┌──

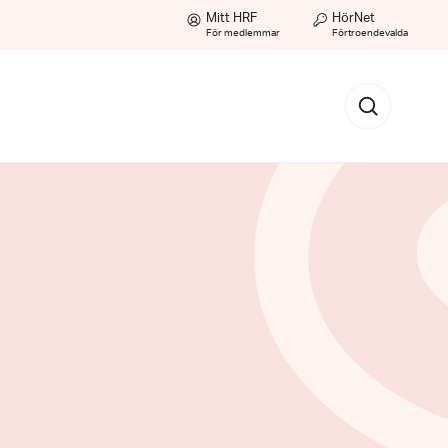
Mitt HRF
HörNet
För medlemmar
Förtroendevalda
Sök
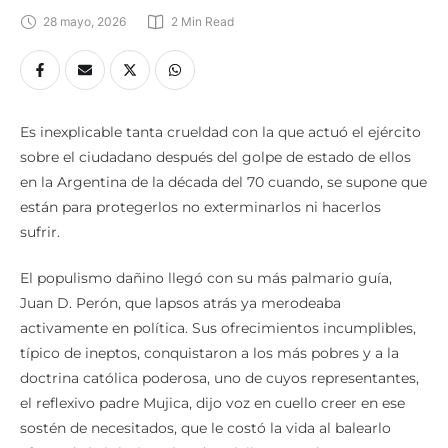
28 mayo, 2026
2
 Min Read
Es inexplicable tanta crueldad con la que actuó el ejército
sobre el ciudadano después del golpe de estado de ellos
en la Argentina de la década del 70 cuando, se supone que
están para protegerlos no exterminarlos ni hacerlos
sufrir.
El populismo dañino llegó con su más palmario guía,
Juan D. Perón, que lapsos atrás ya merodeaba
activamente en política. Sus ofrecimientos incumplibles,
típico de ineptos, conquistaron a los más pobres y a la
doctrina católica poderosa, uno de cuyos representantes,
el reflexivo padre Mujica, dijo voz en cuello creer en ese
sostén de necesitados, que le costó la vida al balearlo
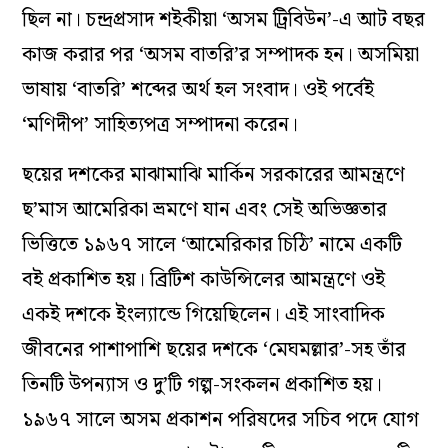
ছিল না। চন্দ্রপ্রসাদ শইকীয়া ‘অসম ট্রিবিউন’-এ আট বছর
কাজ করার পর ‘অসম বাতরি’র সম্পাদক হন। অসমিয়া
ভাষায় ‘বাতরি’ শব্দের অর্থ হল সংবাদ। ওই পর্বেই
‘মণিদীপ’ সাহিত্যপত্র সম্পাদনা করেন।
ছয়ের দশকের মাঝামাঝি মার্কিন সরকারের আমন্ত্রণে
ছ’মাস আমেরিকা ভ্রমণে যান এবং সেই অভিজ্ঞতার
ভিত্তিতে ১৯৬৭ সালে ‘আমেরিকার চিঠি’ নামে একটি
বই প্রকাশিত হয়। ব্রিটিশ কাউন্সিলের আমন্ত্রণে ওই
একই দশকে ইংল্যান্ডে গিয়েছিলেন। এই সাংবাদিক
জীবনের পাশাপাশি ছয়ের দশকে ‘মেঘমল্লার’-সহ তাঁর
তিনটি উপন্যাস ও দু’টি গল্প-সংকলন প্রকাশিত হয়।
১৯৬৭ সালে অসম প্রকাশন পরিষদের সচিব পদে যোগ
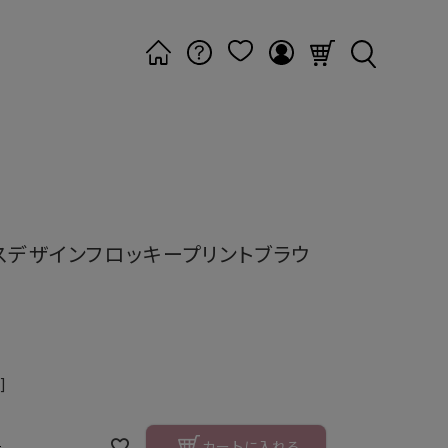
スデザインフロッキープリントブラウ
]
ー
カートに入れる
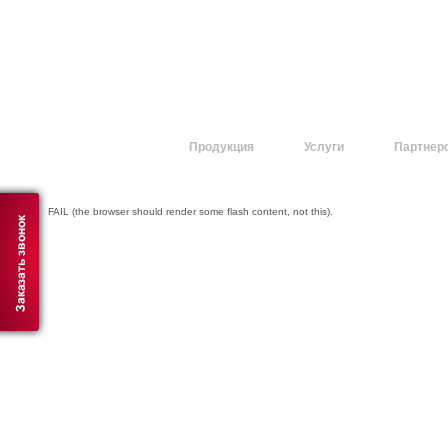
О компании
Продукция
Услуги
Партнер
FAIL (the browser should render some flash content, not this).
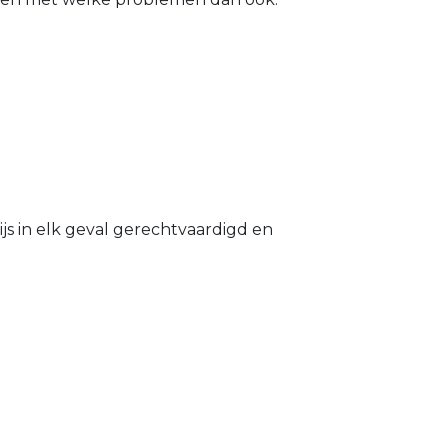
s in elk geval gerechtvaardigd en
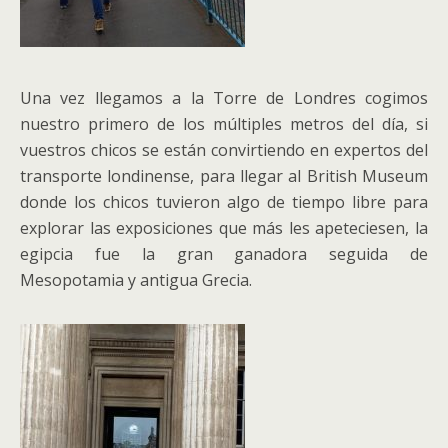
Una vez llegamos a la Torre de Londres cogimos
nuestro primero de los múltiples metros del día, si
vuestros chicos se están convirtiendo en expertos del
transporte londinense, para llegar al British Museum
donde los chicos tuvieron algo de tiempo libre para
explorar las exposiciones que más les apeteciesen, la
egipcia fue la gran ganadora seguida de
Mesopotamia y antigua Grecia.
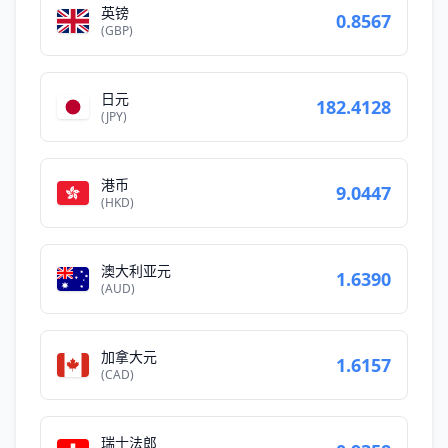
英镑
0.8567
(GBP)
日元
182.4128
(JPY)
港币
9.0447
(HKD)
澳大利亚元
1.6390
(AUD)
加拿大元
1.6157
(CAD)
瑞士法郎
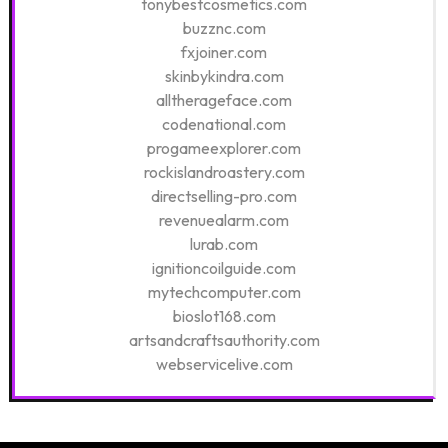
tonybestcosmetics.com
buzznc.com
fxjoiner.com
skinbykindra.com
alltherageface.com
codenational.com
progameexplorer.com
rockislandroastery.com
directselling-pro.com
revenuealarm.com
lurab.com
ignitioncoilguide.com
mytechcomputer.com
bioslot168.com
artsandcraftsauthority.com
webservicelive.com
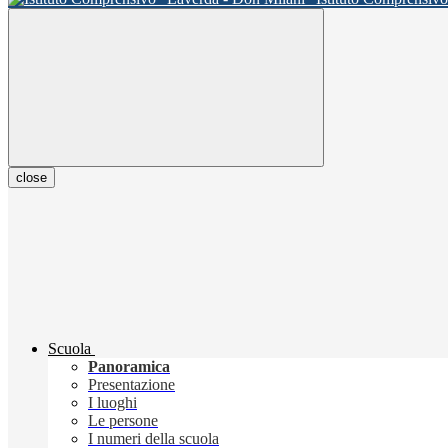
close
Scuola
Panoramica
Presentazione
I luoghi
Le persone
I numeri della scuola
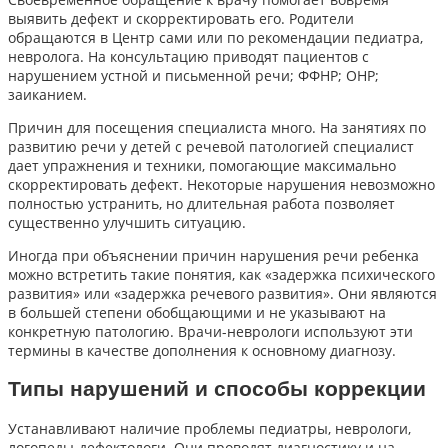
выявить дефект и скорректировать его. Родители
обращаются в Центр сами или по рекомендации педиатра,
невролога. На консультацию приводят пациентов с
нарушением устной и письменной речи; ФФНР; ОНР;
заиканием.
Причин для посещения специалиста много. На занятиях по
развитию речи у детей с речевой патологией специалист
дает упражнения и техники, помогающие максимально
скорректировать дефект. Некоторые нарушения невозможно
полностью устранить, но длительная работа позволяет
существенно улучшить ситуацию.
Иногда при объяснении причин нарушения речи ребенка
можно встретить такие понятия, как «задержка психического
развития» или «задержка речевого развития». Они являются
в большей степени обобщающими и не указывают на
конкретную патологию. Врачи-неврологи используют эти
термины в качестве дополнения к основному диагнозу.
Типы нарушений и способы коррекции
Устанавливают наличие проблемы педиатры, неврологи,
логопеды-дефектологи. Они проводят диагностику и на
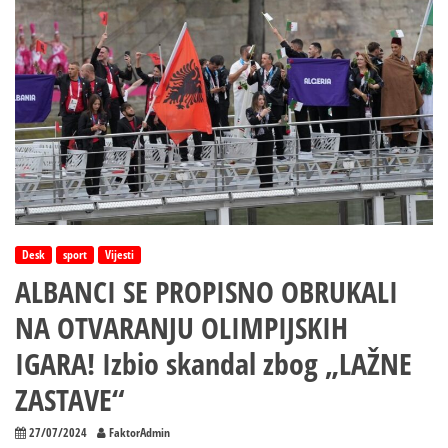
Desk
sport
Vijesti
ALBANCI SE PROPISNO OBRUKALI
NA OTVARANJU OLIMPIJSKIH
IGARA! Izbio skandal zbog „LAŽNE
ZASTAVE“
27/07/2024
FaktorAdmin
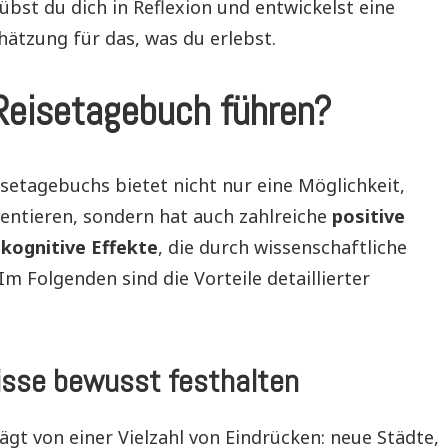
st du dich in Reflexion und entwickelst eine
ätzung für das, was du erlebst.
Reisetagebuch führen?
setagebuchs bietet nicht nur eine Möglichkeit,
entieren, sondern hat auch zahlreiche
positive
kognitive Effekte
, die durch wissenschaftliche
Im Folgenden sind die Vorteile detaillierter
isse bewusst festhalten
rägt von einer Vielzahl von Eindrücken: neue Städte,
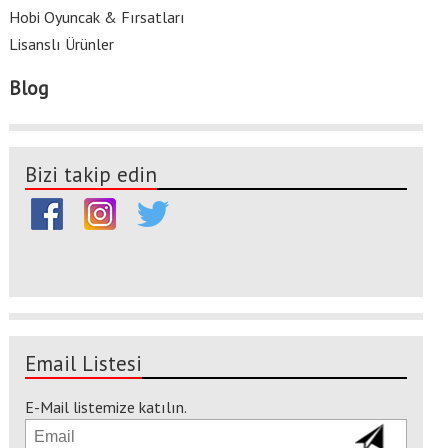
Hobi Oyuncak & Fırsatları
Lisanslı Ürünler
Blog
Bizi takip edin
Email Listesi
E-Mail listemize katılın.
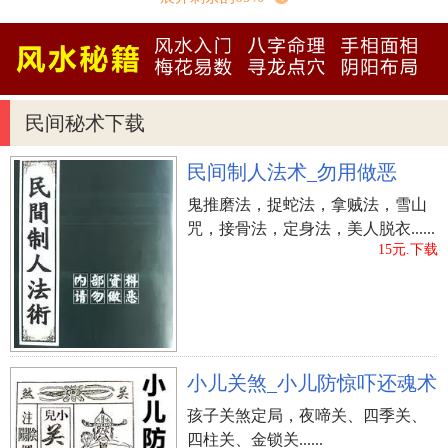
阴历 一八年 十一月 十一日 阳历 十二月 17日 星
期一
民间秘术下载
阴历 一八年 十一月 十二日 阳历 十二月 18日 星
期二
民间制人法术_勿用做恶
阴历 一八年 十一月 十六日 阳历 十二月 22日 星
鬼推磨法，捉蛇法，拿贼法，雪山
期六
咒，接骨法，定身法，美人脱衣......
15元.下载
阴历 一八年 十一月 十七日 阳历 十二月 23日 礼
拜曰
阴历 一八年 十一月 廿三日 阳历 十二月 29日 星
期六
小儿关煞_小儿防惊吓还魂术
孩子关煞定局，夜啼关、四季关、
阴历 一八年 十一月 廿四日 阳历 十二月 30日 礼
四柱关、金锁关......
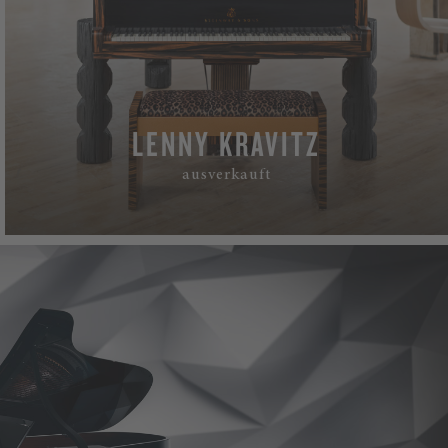
LENNY KRAVITZ
ausverkauft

└──

● Your task
Your task is to repeat the opening line of the entries above and each line after it, ending with the line that has "doctrina católica poderosa, uno". Do not include the pictures.

● Your response
Mitt HRF
HörNet
För medlemmar
Förtroendevalda
Sök
28 mayo, 2026
2
 Min Read
Es inexplicable tanta crueldad con la que actuó el ejército
sobre el ciudadano después del golpe de estado de ellos
en la Argentina de la década del 70 cuando, se supone que
están para protegerlos no exterminarlos ni hacerlos
sufrir.
El populismo dañino llegó con su más palmario guía,
Juan D. Perón, que lapsos atrás ya merodeaba
activamente en política. Sus ofrecimientos incumplibles,
típico de ineptos, conquistaron a los más pobres y a la
doctrina católica poderosa, uno de cuyos representantes,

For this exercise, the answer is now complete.